▶ Exercise goal
Pull out of the data below the stretch of lines bounded by the one containing "taş detaylarıyla şıklığı" and the one containing "- Klorlu beyazlatma yapılamaz", both bounds included, unchanged.

━━━━━ The data ━━━━━

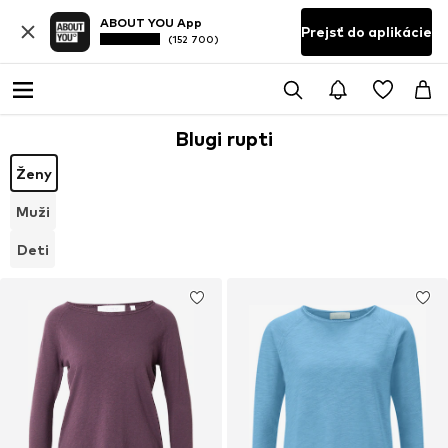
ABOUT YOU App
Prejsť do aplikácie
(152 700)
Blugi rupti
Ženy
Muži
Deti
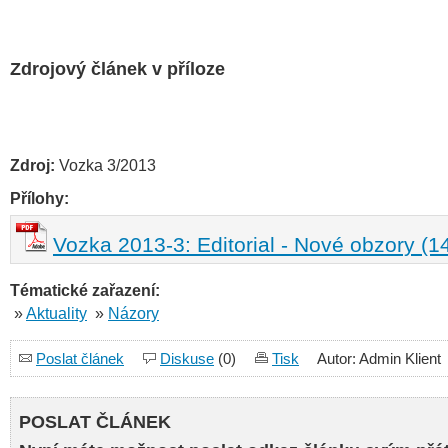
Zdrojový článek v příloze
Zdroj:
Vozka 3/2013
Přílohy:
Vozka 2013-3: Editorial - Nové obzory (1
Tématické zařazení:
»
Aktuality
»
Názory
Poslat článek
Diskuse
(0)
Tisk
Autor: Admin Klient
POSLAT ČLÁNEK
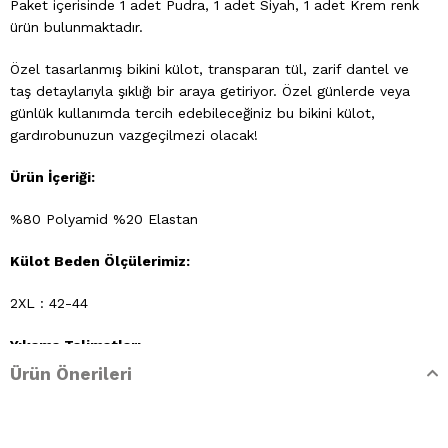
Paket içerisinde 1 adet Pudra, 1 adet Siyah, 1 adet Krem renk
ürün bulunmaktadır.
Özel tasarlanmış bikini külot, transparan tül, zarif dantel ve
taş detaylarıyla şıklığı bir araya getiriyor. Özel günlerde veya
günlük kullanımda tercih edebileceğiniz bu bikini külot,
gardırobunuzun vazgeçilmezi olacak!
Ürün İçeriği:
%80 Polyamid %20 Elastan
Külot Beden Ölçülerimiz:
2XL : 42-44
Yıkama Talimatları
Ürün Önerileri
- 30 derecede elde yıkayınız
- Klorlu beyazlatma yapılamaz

━━━━━
━━━━━ The data ━━━━━

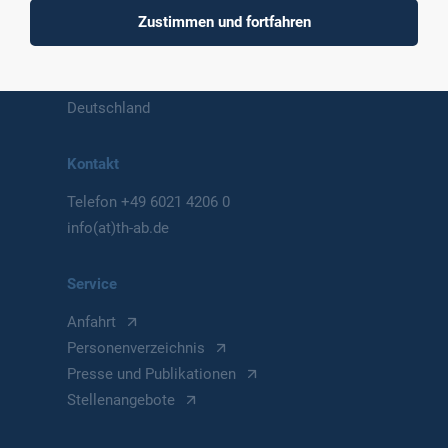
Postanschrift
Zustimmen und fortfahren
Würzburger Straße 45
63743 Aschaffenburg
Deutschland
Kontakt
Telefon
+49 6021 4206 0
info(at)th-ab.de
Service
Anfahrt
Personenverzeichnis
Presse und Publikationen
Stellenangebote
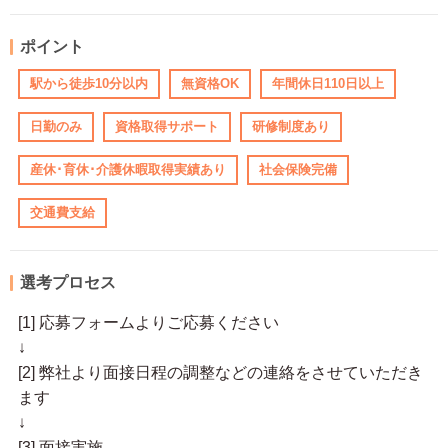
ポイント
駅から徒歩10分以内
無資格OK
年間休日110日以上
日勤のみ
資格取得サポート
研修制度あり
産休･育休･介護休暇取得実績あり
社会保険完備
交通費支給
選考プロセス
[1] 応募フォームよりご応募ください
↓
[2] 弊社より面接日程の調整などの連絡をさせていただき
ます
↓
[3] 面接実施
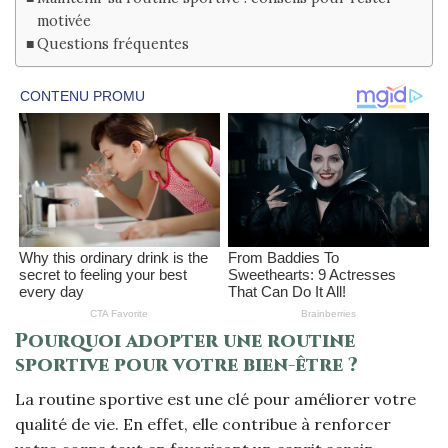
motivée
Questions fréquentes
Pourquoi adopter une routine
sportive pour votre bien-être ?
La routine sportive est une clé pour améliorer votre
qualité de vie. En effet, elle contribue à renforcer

━━━━━

▶ Task solution
taş detaylarıyla şıklığı bir araya getiriyor. Özel günlerde veya
günlük kullanımda tercih edebileceğiniz bu bikini külot,
gardırobunuzun vazgeçilmezi olacak!
Ürün İçeriği:
%80 Polyamid %20 Elastan
Külot Beden Ölçülerimiz:
2XL : 42-44
Yıkama Talimatları
Ürün Önerileri
- 30 derecede elde yıkayınız
- Klorlu beyazlatma yapılamaz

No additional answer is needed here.